US will not leave the Middle East or leave a vacuum, Biden told Arab leaders



President Joe Biden assured Arab leaders that the United States will continue to be actively involved in Middle Eastern affairs on Saturday as he completed his first tour of the region since taking office.

“We will not go away and leave a vacuum that will be filled by China, Russia or Iran,” Biden said during a summit in Jeddah, on the Red Sea coast in Saudi Arabia.

In particular, U.S. relations with the Gulf powers have been fraught with a host of issues in recent years, notably Washington’s push for a deal to contain Iran’s alleged nuclear program and its lukewarm response to attacks on Saudi oil installations in 2019. rebels.

The summit, the final leg of Biden’s tour of the Middle East, brought together six members of the Gulf Cooperation Council, as well as Egypt, Jordan and Iraq.

Biden hoped to use the trip to discuss oil price volatility and outline his vision for Washington’s role in the region.

On Friday, he met with King Salman of Saudi Arabia and Crown Prince Mohammed bin Salman, the kingdom’s de facto ruler, who U.S. intelligence agencies say “endorsed” the 2018 operation that killed journalist Jamal Khashoggi.

After the fight with Prince Mohammed, Biden said he raised the issue of the Khashoggi case and warned against future attacks on dissidents.

Prince Mohammed, who presided over Saturday’s opening summit, denied any involvement in the death of Khashoggi, who was dismembered at the royal consulate in Istanbul and whose remains have never been found.

Biden told the assembled Arab leaders that “the future will be with countries that reach the full potential of their populations…where citizens can ask questions and criticize leaders without fear of reprisals.”

Air Force One took off from Jeddah around 1700 (1400 GMT) on Saturday, ending Biden’s four-day stay in the region.

Ukraine tension

Biden said the United States will provide $1 billion in food aid to the Middle East and North Africa amid rising food insecurity caused by the war in Ukraine.

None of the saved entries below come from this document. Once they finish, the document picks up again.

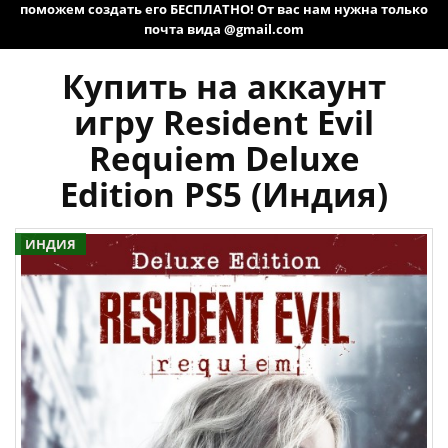
поможем создать его БЕСПЛАТНО! От вас нам нужна только
почта вида @gmail.com
Купить на аккаунт
игру Resident Evil
Requiem Deluxe
Edition PS5 (Индия)
ИНДИЯ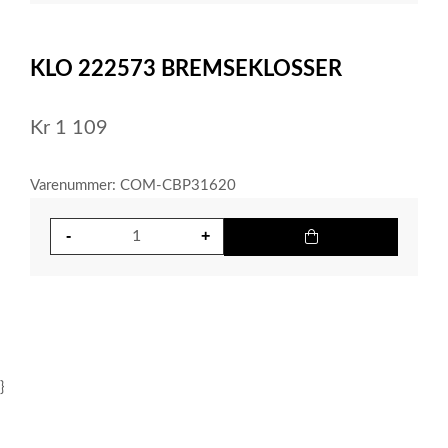
item
0
Item
1
KLO 222573 BREMSEKLOSSER
of
1
Kr
1 109
Varenummer: COM-CBP31620
}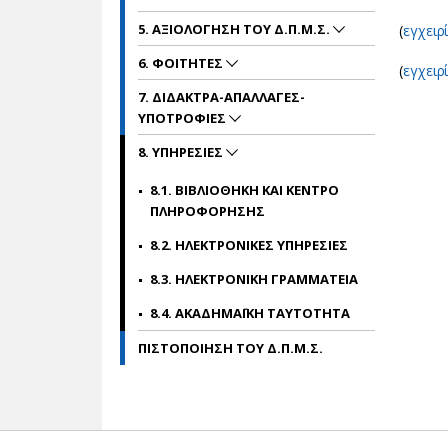
5. ΑΞΙΟΛΟΓΗΣΗ ΤΟΥ Δ.Π.Μ.Σ.
(
εγχειρ
6. ΦΟΙΤΗΤΕΣ
(
εγχειρ
7. ΔΙΔΑΚΤΡΑ-ΑΠΑΛΛΑΓΕΣ-
ΥΠΟΤΡΟΦΙΕΣ
8. ΥΠΗΡΕΣΙΕΣ
8.1. ΒΙΒΛΙΟΘΗΚΗ ΚΑΙ ΚΕΝΤΡΟ
ΠΛΗΡΟΦΟΡΗΣΗΣ
8.2. ΗΛΕΚΤΡΟΝΙΚΕΣ ΥΠΗΡΕΣΙΕΣ
8.3. ΗΛΕΚΤΡΟΝΙΚΗ ΓΡΑΜΜΑΤΕΙΑ
8.4. ΑΚΑΔΗΜΑΪΚΗ ΤΑΥΤΟΤΗΤΑ
ΠΙΣΤΟΠΟΙΗΣΗ ΤΟΥ Δ.Π.Μ.Σ.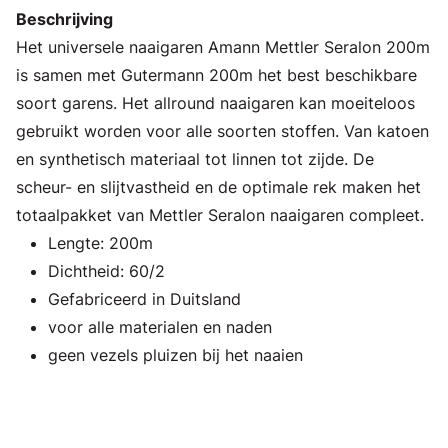
Beschrijving
Het universele naaigaren Amann Mettler Seralon 200m
is samen met Gutermann 200m het best beschikbare
soort garens. Het allround naaigaren kan moeiteloos
gebruikt worden voor alle soorten stoffen. Van katoen
en synthetisch materiaal tot linnen tot zijde. De
scheur- en slijtvastheid en de optimale rek maken het
totaalpakket van Mettler Seralon naaigaren compleet.
Lengte: 200m
Dichtheid: 60/2
Gefabriceerd in Duitsland
voor alle materialen en naden
geen vezels pluizen bij het naaien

Russia’s invasion of Ukraine has exposed once-unthinkable rifts between Washington and key Middle Eastern allies Saudi Arabia and the United Arab Emirates, oil giants that are becoming increasingly independent on the international stage.

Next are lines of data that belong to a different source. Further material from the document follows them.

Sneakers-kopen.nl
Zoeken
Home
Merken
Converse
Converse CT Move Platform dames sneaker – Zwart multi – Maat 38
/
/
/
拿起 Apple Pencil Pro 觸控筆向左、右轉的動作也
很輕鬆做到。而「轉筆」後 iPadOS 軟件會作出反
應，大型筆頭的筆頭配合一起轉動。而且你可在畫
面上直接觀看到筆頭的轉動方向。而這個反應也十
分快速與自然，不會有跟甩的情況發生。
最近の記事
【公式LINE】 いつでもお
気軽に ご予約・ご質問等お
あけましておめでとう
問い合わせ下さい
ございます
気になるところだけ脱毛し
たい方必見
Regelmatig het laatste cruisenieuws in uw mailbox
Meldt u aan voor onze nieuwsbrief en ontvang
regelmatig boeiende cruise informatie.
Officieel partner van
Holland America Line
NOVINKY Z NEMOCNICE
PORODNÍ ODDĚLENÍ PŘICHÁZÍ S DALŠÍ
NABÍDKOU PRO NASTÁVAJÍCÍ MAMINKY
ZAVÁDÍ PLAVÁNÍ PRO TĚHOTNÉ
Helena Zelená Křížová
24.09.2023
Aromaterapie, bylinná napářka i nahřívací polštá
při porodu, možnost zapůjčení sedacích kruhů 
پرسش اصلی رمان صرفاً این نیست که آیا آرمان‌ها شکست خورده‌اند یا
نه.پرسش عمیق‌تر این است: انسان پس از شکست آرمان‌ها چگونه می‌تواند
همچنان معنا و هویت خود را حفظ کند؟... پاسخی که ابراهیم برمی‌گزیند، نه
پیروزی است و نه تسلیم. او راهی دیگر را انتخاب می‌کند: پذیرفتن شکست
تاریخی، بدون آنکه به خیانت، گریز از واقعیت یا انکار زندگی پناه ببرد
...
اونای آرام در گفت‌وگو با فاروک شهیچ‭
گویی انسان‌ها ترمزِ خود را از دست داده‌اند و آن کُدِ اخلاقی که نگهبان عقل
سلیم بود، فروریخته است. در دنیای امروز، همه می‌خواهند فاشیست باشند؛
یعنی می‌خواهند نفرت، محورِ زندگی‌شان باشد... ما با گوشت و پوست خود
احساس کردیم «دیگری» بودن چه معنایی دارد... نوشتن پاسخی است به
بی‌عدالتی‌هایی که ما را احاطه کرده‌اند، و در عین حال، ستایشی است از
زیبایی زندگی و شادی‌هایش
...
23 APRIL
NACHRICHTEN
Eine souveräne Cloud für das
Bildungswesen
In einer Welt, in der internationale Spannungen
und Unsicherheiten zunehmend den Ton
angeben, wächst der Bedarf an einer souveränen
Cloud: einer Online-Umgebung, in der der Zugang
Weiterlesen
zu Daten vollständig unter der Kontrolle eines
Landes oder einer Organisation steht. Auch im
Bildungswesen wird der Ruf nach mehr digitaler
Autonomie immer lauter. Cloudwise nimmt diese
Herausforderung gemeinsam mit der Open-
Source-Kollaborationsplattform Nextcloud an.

The wealthy Gulf states, which host US troops and have been a solid supporter of Washington for decades, have conspicuously refrained from supporting the Biden administration as it seeks to stifle Moscow’s escape routes, from energy to diplomacy.

Analysts say the new stance marks a turning point in the Gulf states’ relationship with the US, which has long been the region’s protector against neighboring Iran.

But Saturday brought some conciliatory gestures: Biden invited his Emirati counterpart, Sheikh Mohammed bin Zayed Al Nahyan, to visit the White House before the end of the year.

In his speech at the summit, Prince Mohammed of Saudi Arabia said he hoped this would “establish a new era of joint cooperation to deepen the strategic partnership between our countries and the United States of America, to serve our common interests and enhance security and development in this vital region for all over the world”.

Click on the oil

Riyadh and Washington on Friday signed 18 agreements in areas such as energy, space, health and investment, including the development of 5G and 6G technologies, Saudi Arabia said in a statement.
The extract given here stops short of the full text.